In the latest disagreement between athletes and those who make revenue off of them, two fantasy sports companies have filed a lawsuit in the United States District Court for the Seventh Circuit against three former college football players.
In September 2017, United States District Court for the Southern District of Indiana dismissed the claims of three former college football players, who alleged that fantasy-sports companies Fanduel, Inc. (“FanDuel”) and Draftkings, Inc. (“Draftkings”) each violated the players’ respective rights of publicity by including their names and likenesses in fantasy sports competitions. U.S. District Judge Tanya Walton Pratt ruled that the sites’ use of fake salaries and commentary relating to student-athletes falls within a newsworthiness exception to Indiana’s right-of-publicity law.
Now, former athletes Akeem Daniels, Cameron Stingily and Nicholas Stoner are attempting to block the fantasy leagues from using players’ names and likenesses – on behalf of themselves and almost 3,000 other former college football and basketball players. The two companies are cross suing.
Fanduel and Draftkings argue that an Indiana law clearly allows the practice. “The plain text of the statute forecloses their claim. As the district court correctly held, [DraftKings and FanDuel’s] dissemination, use, and analysis of publicly available statistical information for college football athletes falls within the newsworthiness and public interest exceptions that the Indiana legislature included in Indiana’s right-of-publicity law,” the companies wrote in a statement on Tuesday, January 16th.

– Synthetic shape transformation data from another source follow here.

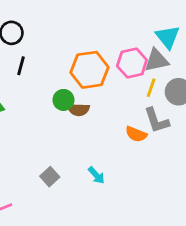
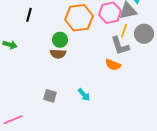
brown semicircle: (79, 110) -> (58, 54), moved
gray L-shape: (157, 121) -> (120, 46), moved
gray square: (50, 177) -> (50, 96), turned -32

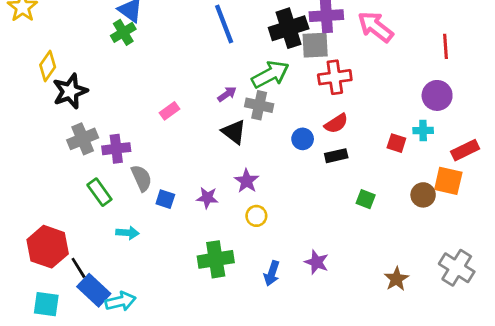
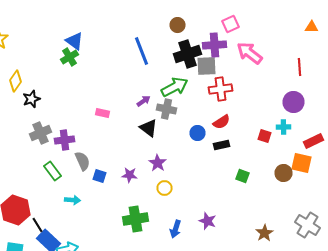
black star: (70, 91) -> (32, 99), size x0.7
pink rectangle: (170, 111) -> (102, 113), turned 48

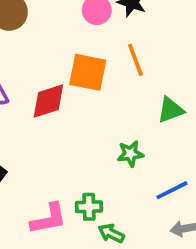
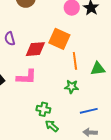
orange line: (135, 60) -> (75, 61), moved
pink L-shape: (49, 219) -> (27, 77), moved

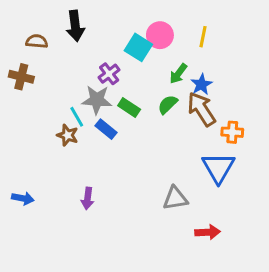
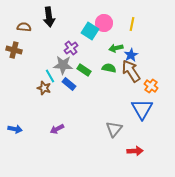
green arrow: (178, 74) -> (116, 48), turned 40
green semicircle: (168, 104) -> (109, 68), turned 56
orange cross: (232, 132) -> (151, 86), turned 32
purple arrow: (88, 198) -> (57, 129), turned 56
gray triangle: (175, 198) -> (114, 129), turned -42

The athletes think differently. They argue that daily fantasy sports contests, where customers build imaginary rosters to compete against each other based on the athletes’ real-world stats, are really illegal gambling sites that accept paid wagers and make money by taking a cut. Judge Pratt formerly ruled that, illegal or not, there was no authority that held that that would negate right-to-publicity-law exemptions. The companies’ actions were considered “reporting,” since they published factual data that could be used as a reference source and the data pertained to the names and likenesses of real-world athletes.